Padikal Varun, Plonkowski Alex, Lawton Penelope F, Young Laura K, Read Jenny C A
Department of Biosciences, Newcastle University, Newcastle upon Tyne NE1 7RU, UK.
School of Medicine, Newcastle University, Newcastle upon Tyne NE1 7RU, UK.
Vision (Basel). 2025 Apr 3;9(2):29. doi: 10.3390/vision9020029.
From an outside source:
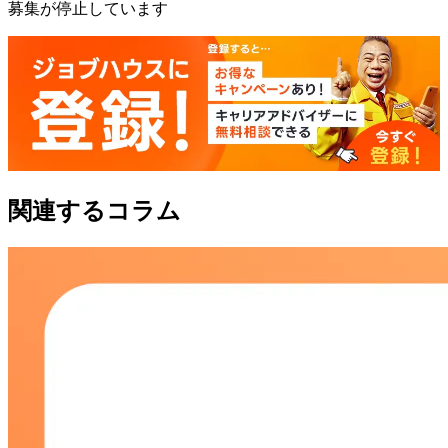
募集が停止しています
関連するコラム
Eye tracking technology plays a crucial role in various fields such as psychology, medical training, marketing, and human-computer interaction. However, achieving high accuracy over a larger field of view in eye tracking systems remains a significant challenge, both in free viewing and in a head-stabilized condition. In this paper, we propose a simple approach to improve the accuracy of video-based eye trackers through the implementation of linear coordinate transformations. This method involves applying stretching, shearing, translation, or their combinations to correct gaze accuracy errors. Our investigation shows that re-calibrating the eye tracker via linear transformations significantly improves the accuracy of video-based tracker over a large field of view.
眼动追踪技术在心理学、医学培训、市场营销和人机交互等各个领域都发挥着至关重要的作用。然而,在眼动追踪系统中,要在更大的视野范围内实现高精度,无论是在自由观看还是头部稳定的情况下,仍然是一项重大挑战。在本文中,我们提出了一种简单的方法,通过实施线性坐标变换来提高基于视频的眼动追踪器的准确性。该方法包括应用拉伸、剪切、平移或它们的组合来校正注视准确性误差。我们的研究表明,通过线性变换重新校准眼动追踪器可显著提高基于视频的追踪器在大视野范围内的准确性。